Framework for Extrinsic Plagiarism Avoidance

This test data was created to evaluate the “Framework for Extrinsic Plagiarism Avoidance” which is system to detect the plagiarism in a research article and then it helps the authors to remove/replace the text which is detected to be copied from other sources. During corpus creation we selected the four documents. 2 of them have the same author and they are useful to detect self plagiarism. Other two documents are different documents and they do not have any shared attributes with first set and between them. We can call this super set and they will make the system. There are three sets of documents in user space which have been selected. 1 st is fully copied from the system space. 2 nd is partially (50% approx .) copied from system space and 3 rd one are non-plagiarized documents.

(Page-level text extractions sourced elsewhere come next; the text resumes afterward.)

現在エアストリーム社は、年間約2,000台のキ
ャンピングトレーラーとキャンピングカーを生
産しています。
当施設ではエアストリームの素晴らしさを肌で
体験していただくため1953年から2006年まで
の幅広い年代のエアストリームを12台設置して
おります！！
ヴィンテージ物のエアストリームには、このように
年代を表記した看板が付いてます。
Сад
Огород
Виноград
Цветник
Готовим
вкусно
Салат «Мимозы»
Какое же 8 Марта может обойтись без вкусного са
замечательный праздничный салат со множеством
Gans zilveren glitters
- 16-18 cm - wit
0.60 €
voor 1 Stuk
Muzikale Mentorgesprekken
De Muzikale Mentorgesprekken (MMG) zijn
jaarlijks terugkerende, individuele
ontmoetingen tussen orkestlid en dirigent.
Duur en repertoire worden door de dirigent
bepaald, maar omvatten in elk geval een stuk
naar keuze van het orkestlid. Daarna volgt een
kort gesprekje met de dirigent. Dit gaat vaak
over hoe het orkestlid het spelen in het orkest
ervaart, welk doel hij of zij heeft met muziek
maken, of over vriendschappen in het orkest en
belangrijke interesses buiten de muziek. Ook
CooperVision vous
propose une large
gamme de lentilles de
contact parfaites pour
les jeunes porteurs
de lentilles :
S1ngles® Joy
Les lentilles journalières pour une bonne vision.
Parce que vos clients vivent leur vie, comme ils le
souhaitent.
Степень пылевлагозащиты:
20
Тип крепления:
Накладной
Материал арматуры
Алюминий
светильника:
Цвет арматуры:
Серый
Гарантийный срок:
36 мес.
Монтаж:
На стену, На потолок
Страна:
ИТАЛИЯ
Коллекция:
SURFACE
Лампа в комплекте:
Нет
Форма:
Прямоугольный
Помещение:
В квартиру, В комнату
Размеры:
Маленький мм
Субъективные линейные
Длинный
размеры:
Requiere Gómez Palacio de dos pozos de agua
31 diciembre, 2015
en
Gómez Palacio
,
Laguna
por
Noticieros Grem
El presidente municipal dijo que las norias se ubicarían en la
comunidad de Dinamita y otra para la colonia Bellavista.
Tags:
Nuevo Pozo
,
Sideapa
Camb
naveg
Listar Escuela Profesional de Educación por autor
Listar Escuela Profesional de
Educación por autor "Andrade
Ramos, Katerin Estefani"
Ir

We prepared 20 different documents during test data creation. Two documents (A, D) in the test data are from distinct authors and two documents (B, C) in the corpus share the same authors. This test is added to check the self plagiarism. Document set (A1, B1, A1B1, A1B1C1, B1C1, A1D1) are fully plagiarized and documents (A2B2, A2B2C2, B2C2, A2D2, A2B2C2D2) are partially plagiarized from the first four documents. The text in remaining five documents is copied from the internet on distinct topics to make them unique.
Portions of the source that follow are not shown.